I am writing this post from Florida - perhaps I'm writing this post because I am in Florida. The hot sun and lush vegetation have thawed my frozen brain. I have longed for a notebook here to jot down the constant array of exquisite stimulation. I have wondered if I would remember upon returning home the way the pigeons, who frequented the beach, had iridescent feathers that shimmered in the sunlight or how the Cypress Trees stretched like barren skeletons dotted with brilliantly colored air plants. In Michigan in the cleansing winter months, our eyes seem to fail. Gone are the wide prairies of buttery dandelions and sugar sand dunes. My sight begins to feel buried beneath a frosted layer of ice until even my inner vision starts to see only white, endless glittering nothingness.
Today I look forward to returning home. My mind has had its fill of this glorious dream, so brilliant and overwhelming that I long for the silence of the north woods. I look forward to the blank page and my newly opened mind.

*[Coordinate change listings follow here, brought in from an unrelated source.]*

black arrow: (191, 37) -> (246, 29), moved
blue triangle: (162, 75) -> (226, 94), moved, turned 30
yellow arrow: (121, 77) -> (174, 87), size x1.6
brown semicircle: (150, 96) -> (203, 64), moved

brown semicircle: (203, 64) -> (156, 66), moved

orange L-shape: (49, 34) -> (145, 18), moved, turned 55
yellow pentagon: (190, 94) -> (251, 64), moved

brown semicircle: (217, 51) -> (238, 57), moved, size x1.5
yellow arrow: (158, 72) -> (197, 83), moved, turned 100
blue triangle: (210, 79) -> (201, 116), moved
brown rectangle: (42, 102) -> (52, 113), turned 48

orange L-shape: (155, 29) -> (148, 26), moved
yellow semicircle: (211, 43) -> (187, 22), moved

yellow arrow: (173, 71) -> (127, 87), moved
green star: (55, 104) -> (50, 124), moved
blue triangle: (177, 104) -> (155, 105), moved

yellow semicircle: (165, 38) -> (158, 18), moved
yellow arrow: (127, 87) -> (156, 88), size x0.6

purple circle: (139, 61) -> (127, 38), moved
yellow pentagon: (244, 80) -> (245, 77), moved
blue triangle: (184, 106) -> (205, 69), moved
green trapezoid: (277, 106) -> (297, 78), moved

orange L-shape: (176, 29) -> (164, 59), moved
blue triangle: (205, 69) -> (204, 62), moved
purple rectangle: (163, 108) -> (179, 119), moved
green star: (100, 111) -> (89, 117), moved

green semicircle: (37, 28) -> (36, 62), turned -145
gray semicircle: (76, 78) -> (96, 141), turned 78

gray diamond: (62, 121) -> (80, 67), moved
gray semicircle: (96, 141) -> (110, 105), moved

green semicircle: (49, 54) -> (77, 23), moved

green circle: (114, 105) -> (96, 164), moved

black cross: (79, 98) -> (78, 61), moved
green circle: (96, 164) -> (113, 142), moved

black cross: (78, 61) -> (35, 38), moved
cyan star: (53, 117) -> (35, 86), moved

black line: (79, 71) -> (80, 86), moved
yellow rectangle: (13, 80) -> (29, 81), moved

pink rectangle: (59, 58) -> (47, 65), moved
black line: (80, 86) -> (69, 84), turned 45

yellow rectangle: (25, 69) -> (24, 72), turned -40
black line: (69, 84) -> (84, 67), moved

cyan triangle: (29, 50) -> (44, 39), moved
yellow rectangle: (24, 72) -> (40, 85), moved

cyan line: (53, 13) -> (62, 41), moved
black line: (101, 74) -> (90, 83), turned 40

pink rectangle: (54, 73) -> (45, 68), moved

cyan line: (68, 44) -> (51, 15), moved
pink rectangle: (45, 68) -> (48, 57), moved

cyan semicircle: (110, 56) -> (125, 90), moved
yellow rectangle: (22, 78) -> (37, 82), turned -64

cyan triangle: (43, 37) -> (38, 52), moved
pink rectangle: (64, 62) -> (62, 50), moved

I have much to do, mainly Book II in my Born of Shadows Series. Ula: Book I has been turned into the publisher and may need future revisions before publication, but it is blissfully out of my grasp. I also need to begin edits on the chick lit book that I finished months ago and have not looked at since. I have written a few short stories, outlined a few articles, but largely I have allowed the words to fall into the cracks in my sofa and fester with the cat toys and crumbs.
As for reading, I just finished last night Alexandra Fuller's Don't Let's Go to the Dogs Tonight - a memoir about Africa that was deeply moving and left me longing to feel the dry grass and see the bougainvillea. I cannot list any of my other latest reads right now because it is time to begin our final day of the trip and their titles slip my mind.